Ethical supply chains to sustainable value chains.
“The remit for organisations today is not just to stop using fossil fuels and lower C02 emissions in organisations linked to production, extraction and energy sectors” explains Anna, “It is a far broader remit affecting businesses of all sizes and shapes. The time is coming soon when all companies, large and small, will be held responsible for the impact that they have on their entire value chain. This responsibility will be for the value chain (upstream and downstream) and the implications are enormous. Businesses will not only have to demonstrate that they are aware of the risks but show that they are mitigating those risks and, where they fall through, they will have to make reparations. If that isn’t enough to get sustainability matters onto the boardroom agenda – I don’t know what is?” warns Anna.
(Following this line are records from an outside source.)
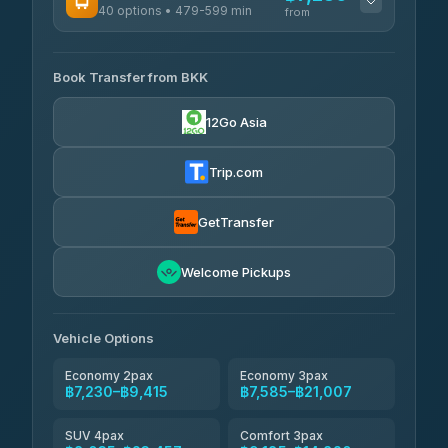
40 options • 479-599 min
from
AVAILABLE OPERATORS
Book Transfer from BKK
Khamkhun Tour And Travel
฿7,230-฿10,910
4.90
(149)
12Go Asia
Firstplan Transport Services
฿7,585-฿15,090
4.72
(354)
Trip.com
AEC 168 Transport and
฿7,920-
Travel
GetTransfer
฿12,060
4.88
(404)
Torch
Welcome Pickups
฿8,116-฿11,876
4.71
(1,244)
Than Car Service
฿8,125-฿11,884
Vehicle Options
4.83
(150)
Economy 2pax
Economy 3pax
฿7,230–฿9,415
฿7,585–฿21,007
SUV 4pax
Comfort 3pax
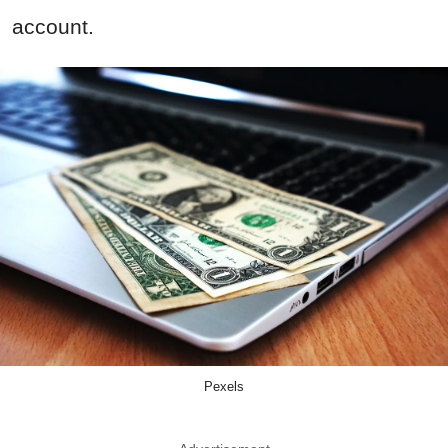
account.
Pexels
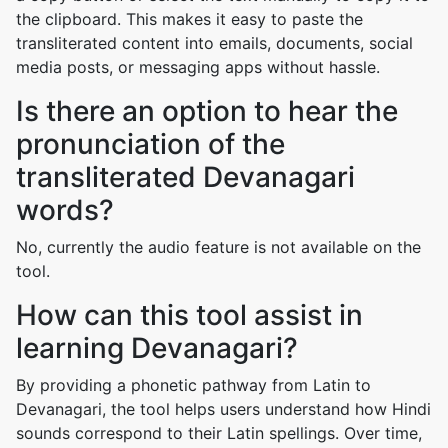
the clipboard. This makes it easy to paste the
transliterated content into emails, documents, social
media posts, or messaging apps without hassle.
Is there an option to hear the
pronunciation of the
transliterated Devanagari
words?
No, currently the audio feature is not available on the
tool.
How can this tool assist in
learning Devanagari?
By providing a phonetic pathway from Latin to
Devanagari, the tool helps users understand how Hindi
sounds correspond to their Latin spellings. Over time,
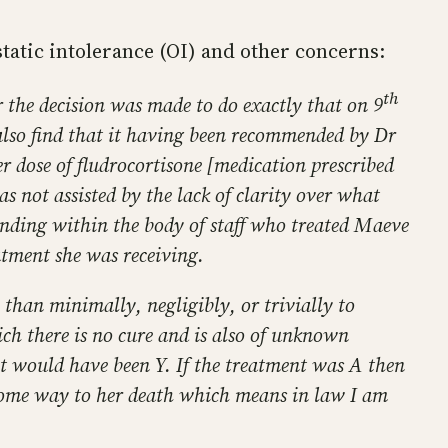
tatic intolerance (OI) and other concerns:
th
er the decision was made to do exactly that on 9
 also find that it having been recommended by Dr
er dose of fludrocortisone [medication prescribed
as not assisted by the lack of clarity over what
anding within the body of staff who treated Maeve
atment she was receiving.
 than minimally, negligibly, or trivially to
ich there is no cure and is also of unknown
fect would have been Y. If the treatment was A then
 some way to her death which means in law I am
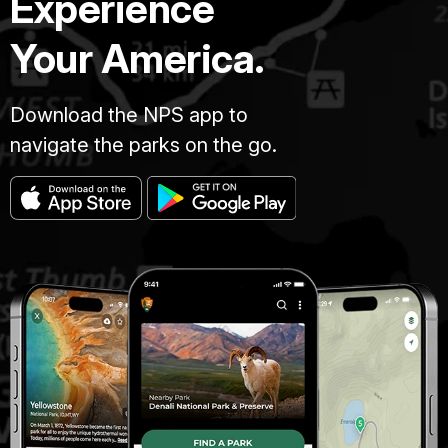
Experience
Your America.
Download the NPS app to
navigate the parks on the go.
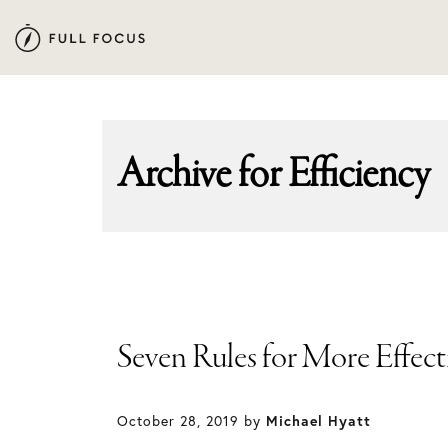
Skip
Skip
to
to
primary
main
navigation
content
Archive for
Efficiency
Seven Rules for More Effec
October 28, 2019
by
Michael Hyatt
“Fifteen years ago, boards were uncomfortable talking about their financial risks,” continues Anna, “Now it is normal. Boards must get comfortable talking about their sustainability risks and adopt a transparent and balanced approach to what is ultimately inevitable.”
More carrot and less stick
“I am often called in when an organisation first becomes aware of a direct risk associated with sustainability” says Anna, “But I truly wish that I was called in when organisations first became aware of the opportunities that come with following best-practice, responsible policies. Being ethical and sustainable can really impact growth in a positive way. Early adoption of doing business the right way gets your organisation ahead of the curve, it is a significant differentiator for both customers and suppliers who want to keep their own value chain sustainable. It also costs significantly less than being forced into being reactive and playing catch-up.” Anna cites the cases of the Swedish burger chain Max and the coffee brand Arvid Nordquist who were both early adopters of sustainable practices and who now stand above their bigger but slower moving peers for profitability and popularity in Sweden.
“Sustainability in business is a movement that can’t and won’t be stopped.” states Anna, “It is better that boards take a proactive stance today and welcome the opportunities that it presents than simply be dragged into a future they can’t control.” Anna concludes.